◆ What you have to do
What is needed here is an exact copy of all the records below.
________________________________________
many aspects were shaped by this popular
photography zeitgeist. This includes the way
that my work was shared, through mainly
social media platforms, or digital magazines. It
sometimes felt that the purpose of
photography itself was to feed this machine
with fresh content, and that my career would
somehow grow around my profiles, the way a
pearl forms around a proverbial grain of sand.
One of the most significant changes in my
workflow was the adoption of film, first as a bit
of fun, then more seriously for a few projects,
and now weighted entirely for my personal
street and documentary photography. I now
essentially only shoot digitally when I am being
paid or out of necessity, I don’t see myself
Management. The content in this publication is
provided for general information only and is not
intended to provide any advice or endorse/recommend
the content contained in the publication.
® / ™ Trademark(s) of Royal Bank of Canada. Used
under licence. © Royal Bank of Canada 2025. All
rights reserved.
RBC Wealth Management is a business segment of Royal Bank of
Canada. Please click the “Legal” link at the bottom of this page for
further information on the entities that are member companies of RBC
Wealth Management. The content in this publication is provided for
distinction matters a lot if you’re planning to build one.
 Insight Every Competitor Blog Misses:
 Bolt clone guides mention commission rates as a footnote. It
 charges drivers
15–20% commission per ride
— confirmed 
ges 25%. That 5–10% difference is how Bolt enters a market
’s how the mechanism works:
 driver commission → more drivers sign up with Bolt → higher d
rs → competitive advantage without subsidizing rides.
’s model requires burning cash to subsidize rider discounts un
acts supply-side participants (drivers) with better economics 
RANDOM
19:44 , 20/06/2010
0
________________________________________
◆ Exercise result
many aspects were shaped by this popular
photography zeitgeist. This includes the way
that my work was shared, through mainly
social media platforms, or digital magazines. It
sometimes felt that the purpose of
photography itself was to feed this machine
with fresh content, and that my career would
somehow grow around my profiles, the way a
pearl forms around a proverbial grain of sand.
One of the most significant changes in my
workflow was the adoption of film, first as a bit
of fun, then more seriously for a few projects,
and now weighted entirely for my personal
street and documentary photography. I now
essentially only shoot digitally when I am being
paid or out of necessity, I don’t see myself
Management. The content in this publication is
provided for general information only and is not
intended to provide any advice or endorse/recommend
the content contained in the publication.
® / ™ Trademark(s) of Royal Bank of Canada. Used
under licence. © Royal Bank of Canada 2025. All
rights reserved.
RBC Wealth Management is a business segment of Royal Bank of
Canada. Please click the “Legal” link at the bottom of this page for
further information on the entities that are member companies of RBC
Wealth Management. The content in this publication is provided for
distinction matters a lot if you’re planning to build one.
 Insight Every Competitor Blog Misses:
 Bolt clone guides mention commission rates as a footnote. It
 charges drivers
15–20% commission per ride
— confirmed 
ges 25%. That 5–10% difference is how Bolt enters a market
’s how the mechanism works:
 driver commission → more drivers sign up with Bolt → higher d
rs → competitive advantage without subsidizing rides.
’s model requires burning cash to subsidize rider discounts un
acts supply-side participants (drivers) with better economics 
RANDOM
19:44 , 20/06/2010
0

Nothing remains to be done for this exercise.